Old colonial laws hindering coffee growth in Kenya

Coffee production in Kenya has drastically dropped by above 60 percent in the last fifty years. The drop is blamed on archaic laws introduced at the colonial time and currently still in operation.

Kenya planters Cooperative Union (KPCU), the body overseeing coffee production in Kenya says in 1960’s the largest East Africa country and one of the main coffee exporters in Africa has seen the level of production dwindle from 150,000 metric tonnes to 40,000 metric tonnes.

‘’ Coffee is still a regulated plant here in the country. There are still very few farmers growing coffee since for you to take up this farming, you need to register with the Central government and get certified.’’ Mr. Joseph Kioko the Managing Director of KPCU explains.

Though amendments have been effected on some of the rules governing coffee Acts in 2002 and 2006, coffee farmers are still required to be certified, regulated and sell their produce to a marketing agent in an auction.

‘’ Some of the farmers we have do not get value of their produce. They are forced to sell to a marketing agency because they can not afford to participate directly in the auction. Getting certified and being locked from direct selling of coffee are part of colonial rules we want changed. These rules which were imposed are still being applied up to now.’’ Adds Mr. Kioko.

Coffee Board of Kenya established at the colonial time in 1934 after the enactment of the coffee industry ordinance in 1933 is still in operation.

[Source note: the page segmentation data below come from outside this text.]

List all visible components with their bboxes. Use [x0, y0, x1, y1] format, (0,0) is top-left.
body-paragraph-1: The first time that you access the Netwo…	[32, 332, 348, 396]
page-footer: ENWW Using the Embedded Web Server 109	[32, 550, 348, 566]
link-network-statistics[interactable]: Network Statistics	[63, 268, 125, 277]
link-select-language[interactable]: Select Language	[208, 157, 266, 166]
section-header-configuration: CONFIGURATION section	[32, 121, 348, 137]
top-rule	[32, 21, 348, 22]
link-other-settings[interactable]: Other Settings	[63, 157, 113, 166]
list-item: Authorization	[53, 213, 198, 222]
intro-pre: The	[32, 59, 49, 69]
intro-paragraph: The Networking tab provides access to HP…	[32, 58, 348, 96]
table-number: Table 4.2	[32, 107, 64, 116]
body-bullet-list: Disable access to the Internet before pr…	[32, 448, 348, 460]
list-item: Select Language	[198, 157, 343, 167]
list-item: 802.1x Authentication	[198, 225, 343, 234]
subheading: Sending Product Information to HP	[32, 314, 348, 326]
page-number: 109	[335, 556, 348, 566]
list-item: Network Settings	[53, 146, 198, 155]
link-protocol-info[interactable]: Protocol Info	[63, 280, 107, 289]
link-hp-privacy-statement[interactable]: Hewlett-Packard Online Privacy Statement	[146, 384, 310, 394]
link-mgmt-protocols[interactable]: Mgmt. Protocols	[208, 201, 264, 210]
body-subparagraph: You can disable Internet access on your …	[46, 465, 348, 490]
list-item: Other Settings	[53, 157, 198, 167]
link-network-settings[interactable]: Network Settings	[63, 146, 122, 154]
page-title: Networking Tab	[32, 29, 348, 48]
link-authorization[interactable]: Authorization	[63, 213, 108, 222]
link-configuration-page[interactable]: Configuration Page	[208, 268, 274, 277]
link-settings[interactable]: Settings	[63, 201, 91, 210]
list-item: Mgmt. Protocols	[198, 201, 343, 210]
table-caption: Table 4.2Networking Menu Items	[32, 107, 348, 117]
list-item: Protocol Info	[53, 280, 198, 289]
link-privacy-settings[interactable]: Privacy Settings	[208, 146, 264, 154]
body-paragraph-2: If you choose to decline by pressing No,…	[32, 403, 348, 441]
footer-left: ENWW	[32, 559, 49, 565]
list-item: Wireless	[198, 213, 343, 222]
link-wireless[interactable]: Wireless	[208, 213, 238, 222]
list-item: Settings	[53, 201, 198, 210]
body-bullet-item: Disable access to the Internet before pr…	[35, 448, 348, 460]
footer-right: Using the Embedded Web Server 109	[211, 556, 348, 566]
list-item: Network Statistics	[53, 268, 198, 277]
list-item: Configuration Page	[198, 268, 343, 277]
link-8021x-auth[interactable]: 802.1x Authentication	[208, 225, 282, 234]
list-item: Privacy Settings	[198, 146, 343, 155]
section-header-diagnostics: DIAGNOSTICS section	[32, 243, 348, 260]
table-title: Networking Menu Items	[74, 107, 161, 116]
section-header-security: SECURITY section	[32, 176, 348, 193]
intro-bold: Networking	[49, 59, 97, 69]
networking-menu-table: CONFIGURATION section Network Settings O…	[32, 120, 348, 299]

The coffee Board still carries out registration and licensing of coffee nurseries, growers, pulping stations, millers, marketing agents, management agents, buyers, roasters, packers, warehousemen and auctioneers to ensure adherence to standards.

‘’ several farmers would wish to grow coffee but they are hindered by these rules.’’ Says Mr. Kioko.

Coffee Marketing and Promotion
Currently, there are two coffee marketing systems in Kenya. The time tested central auction system has coffee auctions conducted every Tuesday of the week throughout the year. This is a market where coffee is bought by the licensed coffee dealers through competitive bidding.

The Direct Sale, commonly referred to as “Second Window” requires that a marketing Agent directly negotiate with a buyer outside the country and a sales contract is duly signed and registered with the Board. The Board ratifies the contract after carrying out an inspection and analyzing the coffee for quality and value as per the contract.

Colonial period
Under the European powers of the eighteenth century, coffee was intimately embedded in colonialism and slavery. The eighteenth century was the height of the slave trade between Africa and the New World, and slaves were forced to cultivate coffee on plantations throughout the Caribbean and parts of Latin America alongside other cash crops like sugar.

However, while coffee cultivation spread rapidly in the late eighteenth century, supplying coffee-drinkers in Europe and the United States, it still remained something of a luxury item.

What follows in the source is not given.